# Output the data into a file and view the data

+1 vote

Hello Everyone,
I tried to output the data into a file and learned the writeToFile,
but I do not how to show them.
For example

## include "itensor/all.h"

using namespace itensor;

int
main()
{
int N = 100; //number of sites
SpinHalf sites(N); //SpinHalf is a subclass of SiteSet
MPS psi(sites);
writeToFile("sitesfile",sites);
writeToFile("psi
file",psi);
}

When vi psi_file in the folder, I get :

^@^@^@^@^@^@^@^@^@^@^@^@^@^@^@^@^@ø^?^A^@^@^@^@^@^@^@^B^@^@^@^@^@^@^@^@^@^@^@Site^@^@^@H4<9c>ó^B^@^@^@S=1/2

I would like to list my own data in three columns : i , j , result
Thanks for any help
Wz

Hi, so the writeToFile function is only for the purpose of writing ITensor objects as binary data. So the odd output you're seeing is raw binary reinterpreted by your text editor as ascii data (even though it's not ascii data).

If you want to write data in ascii to a file, I'd recommend writing a loop over the data you want to save and inside the loop, use the printfln function.
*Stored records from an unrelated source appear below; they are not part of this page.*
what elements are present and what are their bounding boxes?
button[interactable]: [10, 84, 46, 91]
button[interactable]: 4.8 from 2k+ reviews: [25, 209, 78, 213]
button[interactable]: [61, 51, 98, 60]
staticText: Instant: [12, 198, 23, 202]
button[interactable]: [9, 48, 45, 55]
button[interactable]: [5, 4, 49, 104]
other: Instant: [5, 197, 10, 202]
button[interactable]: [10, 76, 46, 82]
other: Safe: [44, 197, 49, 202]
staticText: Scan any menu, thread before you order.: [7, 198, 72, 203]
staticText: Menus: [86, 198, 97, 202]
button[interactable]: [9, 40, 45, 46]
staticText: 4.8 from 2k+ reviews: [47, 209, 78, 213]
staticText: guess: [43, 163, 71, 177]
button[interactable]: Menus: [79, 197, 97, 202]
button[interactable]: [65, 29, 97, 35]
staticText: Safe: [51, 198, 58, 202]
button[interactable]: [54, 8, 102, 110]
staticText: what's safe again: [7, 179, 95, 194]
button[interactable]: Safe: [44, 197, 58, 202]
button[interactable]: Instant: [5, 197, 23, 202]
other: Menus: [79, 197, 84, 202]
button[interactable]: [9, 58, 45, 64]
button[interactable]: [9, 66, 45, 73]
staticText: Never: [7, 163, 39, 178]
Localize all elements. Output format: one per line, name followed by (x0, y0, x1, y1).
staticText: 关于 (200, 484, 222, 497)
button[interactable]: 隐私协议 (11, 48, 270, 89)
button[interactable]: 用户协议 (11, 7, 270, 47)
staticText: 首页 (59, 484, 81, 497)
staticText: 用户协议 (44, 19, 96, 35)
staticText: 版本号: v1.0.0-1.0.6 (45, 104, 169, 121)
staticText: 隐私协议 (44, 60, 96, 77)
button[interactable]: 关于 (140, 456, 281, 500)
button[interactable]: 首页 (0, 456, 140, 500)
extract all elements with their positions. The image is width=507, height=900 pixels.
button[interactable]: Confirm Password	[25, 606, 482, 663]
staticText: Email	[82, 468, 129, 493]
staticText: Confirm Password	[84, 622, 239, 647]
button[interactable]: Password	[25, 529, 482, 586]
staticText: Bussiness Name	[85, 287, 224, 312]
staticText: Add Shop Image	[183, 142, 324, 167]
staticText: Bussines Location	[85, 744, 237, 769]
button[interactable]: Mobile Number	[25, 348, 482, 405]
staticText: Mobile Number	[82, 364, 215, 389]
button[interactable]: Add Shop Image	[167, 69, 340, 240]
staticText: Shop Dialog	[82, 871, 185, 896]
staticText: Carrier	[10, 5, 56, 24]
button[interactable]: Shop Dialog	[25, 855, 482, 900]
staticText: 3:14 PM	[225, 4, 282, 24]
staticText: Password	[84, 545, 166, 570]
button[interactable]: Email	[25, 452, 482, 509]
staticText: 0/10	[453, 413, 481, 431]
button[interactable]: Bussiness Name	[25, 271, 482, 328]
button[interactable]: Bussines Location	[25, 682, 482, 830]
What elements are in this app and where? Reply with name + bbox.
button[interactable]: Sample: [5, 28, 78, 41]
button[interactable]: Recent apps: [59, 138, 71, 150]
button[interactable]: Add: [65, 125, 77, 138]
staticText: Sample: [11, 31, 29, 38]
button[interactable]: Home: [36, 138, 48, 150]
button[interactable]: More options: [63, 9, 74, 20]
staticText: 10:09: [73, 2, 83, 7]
Here is an example:

auto i = Index("i",3);
auto j = Index("j",3);
auto k = Index("k",3);

auto T = ITensor(i,j,k);
randomize(T);

PrintData(T);

std::ofstream of("of.dat");
for(auto ni : range1(i.m()))
for(auto nj : range1(j.m()))
for(auto nk : range1(k.m()))
{
printfln(of,"%d %d %d %.12f",ni,nj,nk,T.real(i(ni),j(nj),k(nk)));
}
of.close();

commented by (130 points)
Hello Miles
Thank you very much for your nice example of showing how to output the data.
I ran the code and it worked very well.
Thank you again for solving the problem.
Wz
commented by (20.8k points)
Great. If it's too slow (such as for a very large tensor) then let me know and I can suggest some code that would be faster.
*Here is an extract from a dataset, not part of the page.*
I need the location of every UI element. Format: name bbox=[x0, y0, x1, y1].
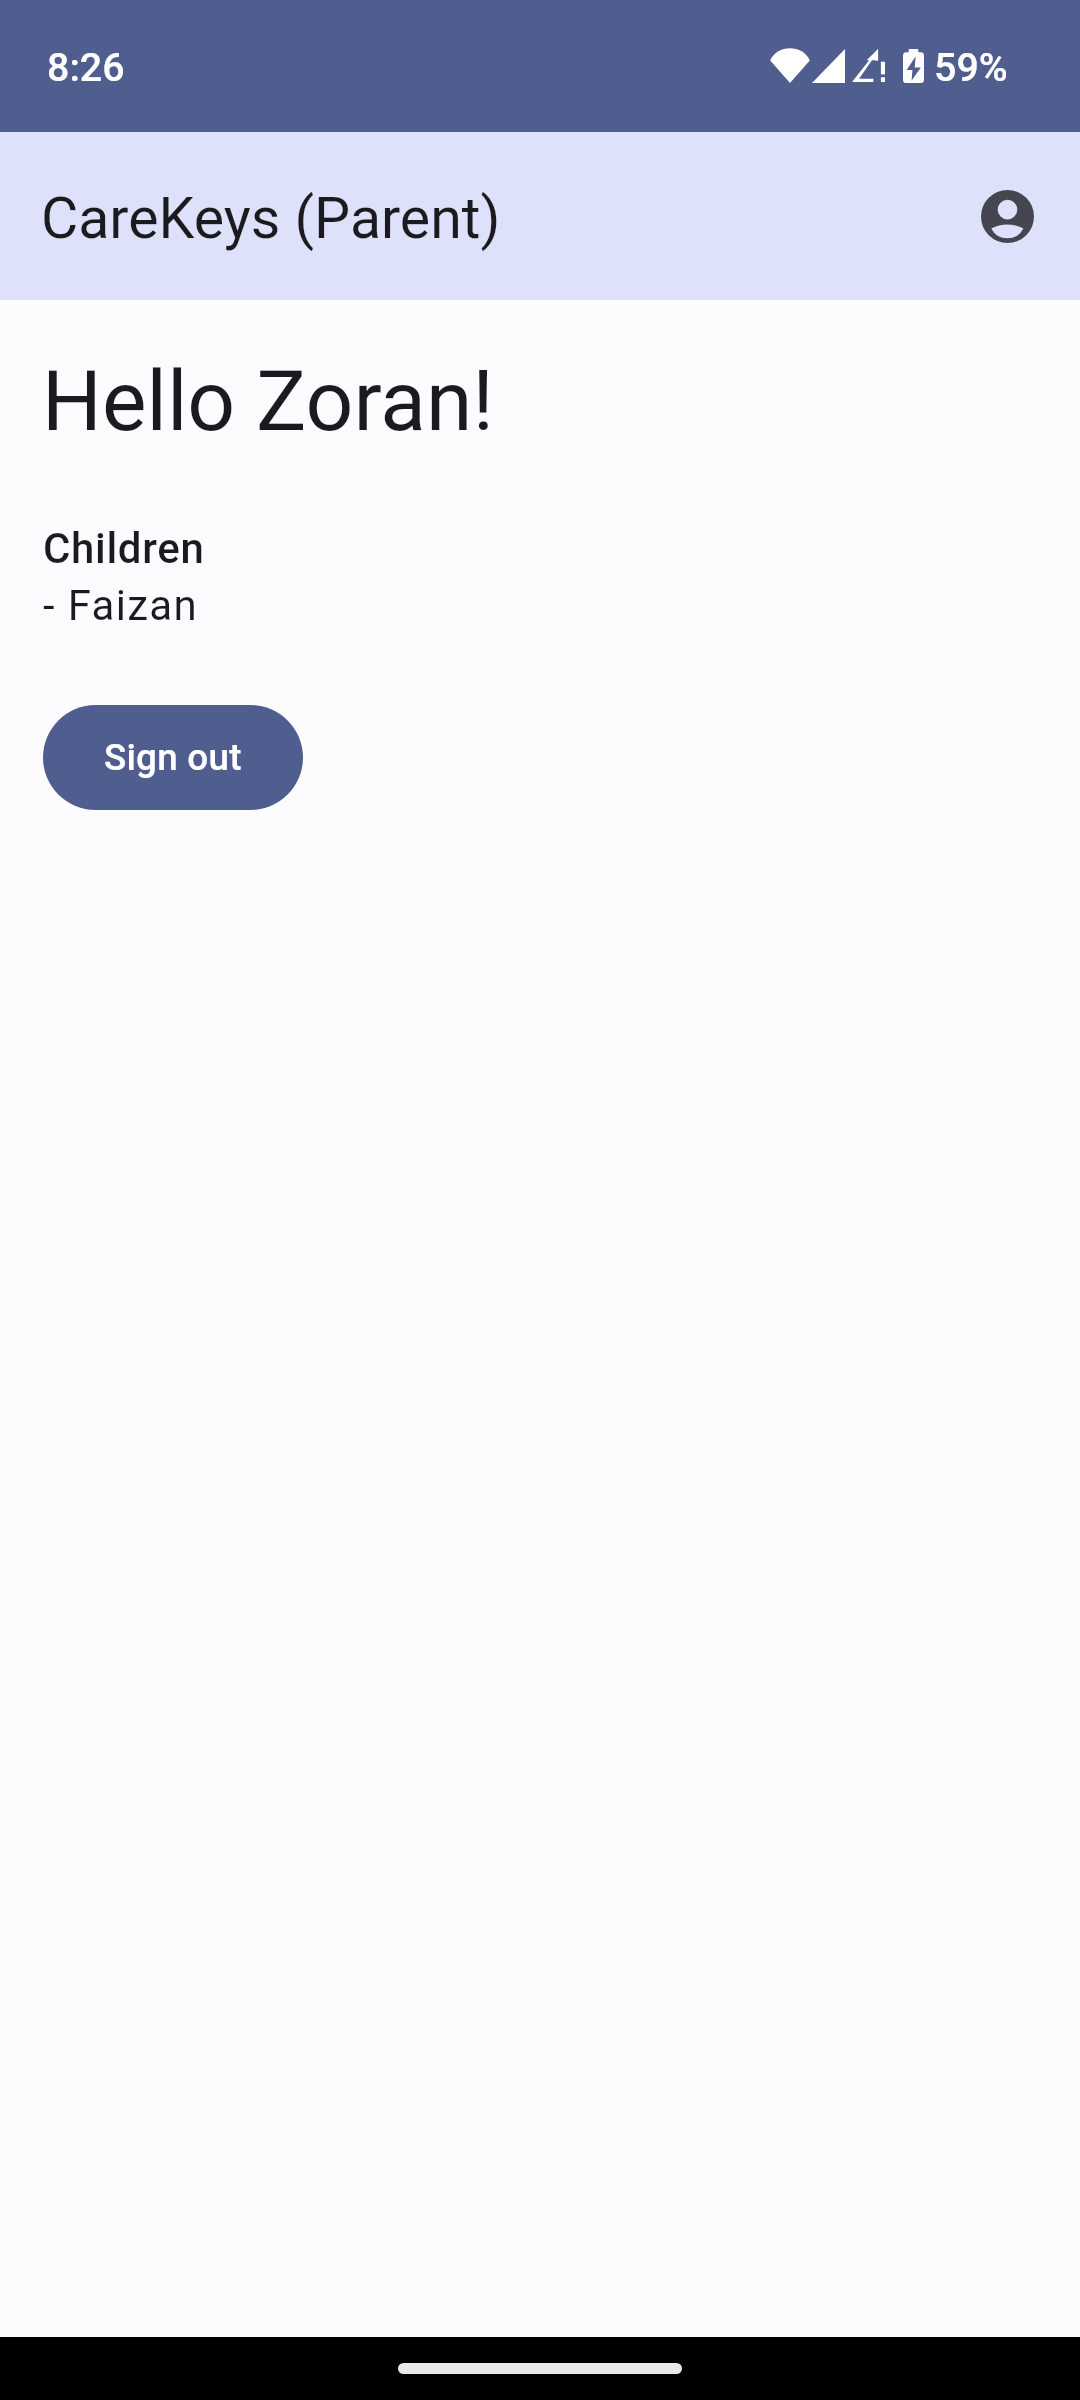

Another simpler way to see the contents of a tensor if you don't mind some additional output showing the tensor indices etc is to do this:
std::ofstream of("of.dat");
printfln(of,"T = %f",T);
of.close();

The %f formatting option prints both the tensor information and all of the non-zero entries. It uses a faster and more generic algorithm that works for a tensor of any rank.